海外で新年を迎える.・・・なんていうと,使い古されたされたオヤジギャグの世界になってしまうが.四国から見ると本州は海の向こうだ.橋が何本かかっていようと.
本州最南端の地とは,和歌山県は潮岬のことである.太平洋から昇る朝日を見るために,わざわざ前の日の夜から船に揺られてバスに揺られて,はるばる本州まで出向くというのはわれながらヒマなことだと思うが,まあいい.行ったことのないところに行くのは,それだけで充分楽しいから.
今回も観光シーズンなので,例によって,ツアーにまじっての旅行である.さすがに正月に観光地を自家用車やレンタカーで突っ走るほど無謀じゃない.
さて,初日の出を拝むべく,大晦日の夜に出発.多少曇ってはいたが,空には綺麗な月が浮かんでいた.明日はちゃんと晴れるだろうか.これで雨が降ったらなかなかマヌケなことになるが,そこまで予想はできないしなあ・・・.
日付けが変わる頃,観光バスはほぼ満員の乗客・乗務員を乗せたまま,徳島港から和歌山港ゆきのフェリーに乗った.
フェリーは,ツアーの一行しかいないのではないかと思われるほど,ガラガラだった.普通なら,鞄を枕に絨毯の敷かれた床にめいめい適当に寝っ転がって目をつむるだけなのだが,ここまで客が少ないと,なんだか野原で寝ているようでかえって落ち着かない.
・・・と思っていたのだが,わたしの神経もそれほど繊細ではなかったようで,港への到着を知らせる船内放送が流れてはじめて目を覚まし,大慌てでバスに戻る.
バスは和歌山港から一路南下,潮岬へ向かうのだが,外は当然真っ暗,景色を見る楽しみもない.眠るくらいしか,やることがないわけで・・・.
夜明けよりはるか前に,バスは潮岬に到着した.そこにはすでに,似たような観光バスが何十台も止まっている.わたしたちを乗せたバスも,その最後に綺麗に並んで停車した.さらにそのあとにも,続々とお仲間が続いている.
わたしのよーな観光客のために,朝もはよから,観光センターが開いていた.暗くてよくわからないが,観光センターから道路をはさんで海岸があるようだ.
海岸ぶち,といっても海岸線ははるか崖下だが,そこには,本州最南端の地という碑(?)がある.そこからぼんやりと,まだ暗い水平線を眺める.海面には船の灯りが見える.
空が明るくなってくるのと正比例のように,だんだんと人が増えてくる.暴走族とおぼしき皆様がゴッドファーザーのテーマなんぞを流しながらエンジン音高らかに走りすぎたりもする.

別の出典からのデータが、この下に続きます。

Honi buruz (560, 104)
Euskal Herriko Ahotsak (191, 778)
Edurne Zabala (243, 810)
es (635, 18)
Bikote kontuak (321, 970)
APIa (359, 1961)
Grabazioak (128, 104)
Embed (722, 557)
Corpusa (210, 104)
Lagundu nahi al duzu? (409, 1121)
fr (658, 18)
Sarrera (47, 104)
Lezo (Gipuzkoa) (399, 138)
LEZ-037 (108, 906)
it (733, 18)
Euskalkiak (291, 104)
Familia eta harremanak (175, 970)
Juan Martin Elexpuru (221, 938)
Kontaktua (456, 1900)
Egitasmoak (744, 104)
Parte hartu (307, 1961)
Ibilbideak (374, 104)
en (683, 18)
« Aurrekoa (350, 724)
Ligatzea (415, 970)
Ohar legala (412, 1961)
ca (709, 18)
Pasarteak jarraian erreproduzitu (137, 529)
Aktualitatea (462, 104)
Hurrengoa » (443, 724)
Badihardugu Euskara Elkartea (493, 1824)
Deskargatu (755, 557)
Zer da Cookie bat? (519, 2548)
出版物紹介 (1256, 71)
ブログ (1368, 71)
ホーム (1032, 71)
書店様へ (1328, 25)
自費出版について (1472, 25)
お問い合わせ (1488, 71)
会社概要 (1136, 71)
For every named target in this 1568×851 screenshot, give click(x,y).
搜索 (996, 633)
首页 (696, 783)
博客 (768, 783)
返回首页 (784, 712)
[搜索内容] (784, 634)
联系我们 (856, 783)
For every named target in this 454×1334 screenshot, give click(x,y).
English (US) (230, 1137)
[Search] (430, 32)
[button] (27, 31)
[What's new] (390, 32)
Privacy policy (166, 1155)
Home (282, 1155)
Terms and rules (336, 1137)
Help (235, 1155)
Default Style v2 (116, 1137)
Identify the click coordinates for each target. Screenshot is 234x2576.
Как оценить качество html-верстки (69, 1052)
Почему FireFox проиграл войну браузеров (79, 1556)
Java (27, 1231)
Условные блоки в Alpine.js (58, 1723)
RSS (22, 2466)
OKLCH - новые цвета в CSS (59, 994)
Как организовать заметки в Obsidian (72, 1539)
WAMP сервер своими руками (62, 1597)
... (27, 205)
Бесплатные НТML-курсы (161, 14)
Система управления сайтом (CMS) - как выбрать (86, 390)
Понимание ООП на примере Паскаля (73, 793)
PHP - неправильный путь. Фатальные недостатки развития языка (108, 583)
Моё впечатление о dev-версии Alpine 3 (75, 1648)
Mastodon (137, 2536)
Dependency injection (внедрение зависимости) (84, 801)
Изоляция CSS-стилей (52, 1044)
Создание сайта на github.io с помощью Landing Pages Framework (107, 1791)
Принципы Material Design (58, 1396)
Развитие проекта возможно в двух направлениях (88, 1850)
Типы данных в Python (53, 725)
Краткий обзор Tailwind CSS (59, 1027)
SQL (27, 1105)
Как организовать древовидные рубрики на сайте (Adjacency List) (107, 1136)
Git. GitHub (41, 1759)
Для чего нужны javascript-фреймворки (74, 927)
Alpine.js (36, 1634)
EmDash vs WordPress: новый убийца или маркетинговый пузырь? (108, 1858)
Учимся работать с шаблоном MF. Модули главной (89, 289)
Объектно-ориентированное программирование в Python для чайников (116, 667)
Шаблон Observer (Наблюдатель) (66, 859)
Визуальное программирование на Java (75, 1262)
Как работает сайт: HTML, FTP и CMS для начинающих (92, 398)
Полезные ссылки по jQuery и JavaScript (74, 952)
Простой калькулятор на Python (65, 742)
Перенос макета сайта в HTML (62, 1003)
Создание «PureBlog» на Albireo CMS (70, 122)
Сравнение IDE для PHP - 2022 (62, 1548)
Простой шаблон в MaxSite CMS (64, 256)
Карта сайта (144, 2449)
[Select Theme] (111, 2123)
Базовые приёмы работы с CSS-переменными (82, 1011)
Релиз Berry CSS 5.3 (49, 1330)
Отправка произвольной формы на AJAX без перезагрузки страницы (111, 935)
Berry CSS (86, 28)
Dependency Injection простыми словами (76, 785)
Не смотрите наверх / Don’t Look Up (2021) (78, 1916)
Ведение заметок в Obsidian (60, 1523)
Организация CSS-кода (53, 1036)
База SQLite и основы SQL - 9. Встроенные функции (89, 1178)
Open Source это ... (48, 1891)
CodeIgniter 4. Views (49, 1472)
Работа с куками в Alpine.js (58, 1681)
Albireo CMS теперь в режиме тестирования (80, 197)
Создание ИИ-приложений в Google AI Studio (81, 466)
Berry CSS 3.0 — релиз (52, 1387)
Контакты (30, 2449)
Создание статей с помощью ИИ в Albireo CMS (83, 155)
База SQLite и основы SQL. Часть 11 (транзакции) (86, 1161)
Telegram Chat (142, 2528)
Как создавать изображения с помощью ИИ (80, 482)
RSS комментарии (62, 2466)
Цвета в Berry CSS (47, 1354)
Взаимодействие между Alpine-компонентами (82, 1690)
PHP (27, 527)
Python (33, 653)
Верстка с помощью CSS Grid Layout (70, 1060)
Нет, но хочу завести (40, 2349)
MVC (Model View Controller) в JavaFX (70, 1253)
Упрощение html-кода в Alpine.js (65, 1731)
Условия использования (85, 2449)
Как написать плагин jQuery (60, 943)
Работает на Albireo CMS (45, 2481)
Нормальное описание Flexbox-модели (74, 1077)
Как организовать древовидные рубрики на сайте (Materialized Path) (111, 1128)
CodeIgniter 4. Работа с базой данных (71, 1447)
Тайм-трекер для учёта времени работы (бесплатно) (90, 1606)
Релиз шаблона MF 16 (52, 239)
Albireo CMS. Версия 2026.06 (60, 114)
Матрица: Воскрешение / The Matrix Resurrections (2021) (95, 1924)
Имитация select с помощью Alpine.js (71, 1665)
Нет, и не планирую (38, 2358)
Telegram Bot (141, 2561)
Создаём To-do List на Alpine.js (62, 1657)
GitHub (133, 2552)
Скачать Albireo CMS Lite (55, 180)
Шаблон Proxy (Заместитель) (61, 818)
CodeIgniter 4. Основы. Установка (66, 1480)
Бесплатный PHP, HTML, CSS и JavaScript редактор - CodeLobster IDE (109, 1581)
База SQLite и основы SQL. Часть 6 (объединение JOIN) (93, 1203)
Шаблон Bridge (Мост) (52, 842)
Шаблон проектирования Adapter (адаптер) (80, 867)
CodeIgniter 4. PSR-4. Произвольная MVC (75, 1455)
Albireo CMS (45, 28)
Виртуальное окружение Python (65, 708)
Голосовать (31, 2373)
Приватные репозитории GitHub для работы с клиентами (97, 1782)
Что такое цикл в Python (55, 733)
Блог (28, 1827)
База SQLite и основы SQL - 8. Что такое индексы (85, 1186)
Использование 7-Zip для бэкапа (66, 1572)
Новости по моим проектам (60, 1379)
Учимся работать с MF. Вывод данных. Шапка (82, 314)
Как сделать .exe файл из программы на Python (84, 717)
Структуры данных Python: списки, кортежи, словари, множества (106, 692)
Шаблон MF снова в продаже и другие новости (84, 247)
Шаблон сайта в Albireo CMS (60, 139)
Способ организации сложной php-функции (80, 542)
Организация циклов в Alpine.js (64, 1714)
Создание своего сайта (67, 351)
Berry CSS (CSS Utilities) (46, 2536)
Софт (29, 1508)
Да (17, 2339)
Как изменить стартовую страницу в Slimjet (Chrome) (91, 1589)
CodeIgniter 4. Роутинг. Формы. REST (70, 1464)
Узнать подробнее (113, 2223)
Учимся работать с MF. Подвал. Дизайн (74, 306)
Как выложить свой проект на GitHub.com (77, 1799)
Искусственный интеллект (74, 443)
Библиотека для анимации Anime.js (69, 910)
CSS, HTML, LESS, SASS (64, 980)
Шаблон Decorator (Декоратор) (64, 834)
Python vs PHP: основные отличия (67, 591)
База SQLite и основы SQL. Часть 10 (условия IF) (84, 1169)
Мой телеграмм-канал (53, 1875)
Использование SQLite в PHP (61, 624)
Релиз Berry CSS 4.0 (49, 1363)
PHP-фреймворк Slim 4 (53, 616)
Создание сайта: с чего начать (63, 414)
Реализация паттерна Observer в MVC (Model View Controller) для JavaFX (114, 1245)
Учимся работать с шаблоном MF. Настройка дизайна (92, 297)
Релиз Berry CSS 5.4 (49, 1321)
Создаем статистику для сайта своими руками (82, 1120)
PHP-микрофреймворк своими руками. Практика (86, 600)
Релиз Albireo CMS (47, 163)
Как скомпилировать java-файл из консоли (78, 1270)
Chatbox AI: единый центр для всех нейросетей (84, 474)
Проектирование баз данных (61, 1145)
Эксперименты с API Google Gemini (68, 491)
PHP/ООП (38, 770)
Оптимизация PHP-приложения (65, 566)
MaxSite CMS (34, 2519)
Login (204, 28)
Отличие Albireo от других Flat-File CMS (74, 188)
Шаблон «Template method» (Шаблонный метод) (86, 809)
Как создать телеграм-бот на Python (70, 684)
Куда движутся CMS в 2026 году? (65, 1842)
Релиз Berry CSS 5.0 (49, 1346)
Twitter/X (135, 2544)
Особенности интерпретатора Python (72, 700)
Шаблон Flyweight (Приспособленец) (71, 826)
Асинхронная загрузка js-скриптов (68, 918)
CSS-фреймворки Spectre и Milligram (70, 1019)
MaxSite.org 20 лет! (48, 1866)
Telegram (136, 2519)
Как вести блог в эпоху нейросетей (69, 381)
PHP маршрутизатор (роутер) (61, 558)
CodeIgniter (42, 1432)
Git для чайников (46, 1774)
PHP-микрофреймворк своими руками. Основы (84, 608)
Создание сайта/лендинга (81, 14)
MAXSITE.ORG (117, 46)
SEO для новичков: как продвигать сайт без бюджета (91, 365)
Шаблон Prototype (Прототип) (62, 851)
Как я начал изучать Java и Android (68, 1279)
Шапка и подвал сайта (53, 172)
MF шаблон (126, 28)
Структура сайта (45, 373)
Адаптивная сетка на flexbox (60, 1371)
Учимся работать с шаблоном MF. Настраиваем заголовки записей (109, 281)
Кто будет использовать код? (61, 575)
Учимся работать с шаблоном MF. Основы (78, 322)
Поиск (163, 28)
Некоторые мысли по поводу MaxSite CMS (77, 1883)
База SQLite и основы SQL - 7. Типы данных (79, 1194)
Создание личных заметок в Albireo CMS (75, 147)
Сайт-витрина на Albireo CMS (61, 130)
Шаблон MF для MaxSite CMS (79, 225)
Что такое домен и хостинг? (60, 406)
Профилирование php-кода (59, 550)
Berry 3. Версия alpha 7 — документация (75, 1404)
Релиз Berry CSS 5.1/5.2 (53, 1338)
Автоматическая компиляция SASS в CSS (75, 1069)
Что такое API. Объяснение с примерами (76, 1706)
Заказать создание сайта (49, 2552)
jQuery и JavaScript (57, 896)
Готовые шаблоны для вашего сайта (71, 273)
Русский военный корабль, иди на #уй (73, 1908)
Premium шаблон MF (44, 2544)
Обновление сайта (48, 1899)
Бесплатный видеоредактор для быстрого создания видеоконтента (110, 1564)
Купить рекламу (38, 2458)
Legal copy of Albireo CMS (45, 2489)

人ごみの中で初日の出を堪能したあとは,那智大社にて初詣である.どこをどう走っているのかよくわからんが,海岸沿いの道をひた走る.
途中,鯛の形をした島や,奇岩の列を見ながら・・・.晴れた朝日の中で,なかなか見応えのある景色だ.
ものすごい渋滞を覚悟していたのだが,意外に道は空いていたようだ.
那智の滝を遠目に見ながら,まずは那智大社に初詣.やはり人が多い.表参道の脇に連なる店先を覗きながら,階段と坂道を登ってゆく.
めったに買わないお守りなんかを買ってみたりして,わたしも観光産業にすっかり乗せられているといえよう.
さて,土産物屋で目につくのは,真っ黒な石である.那智黒,というやつだ.碁石に使われているらしい.黒石は那智黒,白石は何かの貝のようだ.
碁石だけではなく,碁石をくりぬいたあとの丸く穴のあいた石を,安い値段で販売しているのには笑ってしまった.商魂である.
続いて那智の滝に行ったわけだが,さすがにこの落差はすごい.上から見下ろすと目が眩みそうだ.といっても,実際にあそこでしめ縄を付け替えたりしている人もいるわけで・・・
滝からの帰りにバス群の渋滞にすれ違った.少し時間がずれていたらあの中に入ってしまったのだと考えると,幸運か,ツアー会社の時間の組み方かにか,とにかく感謝である.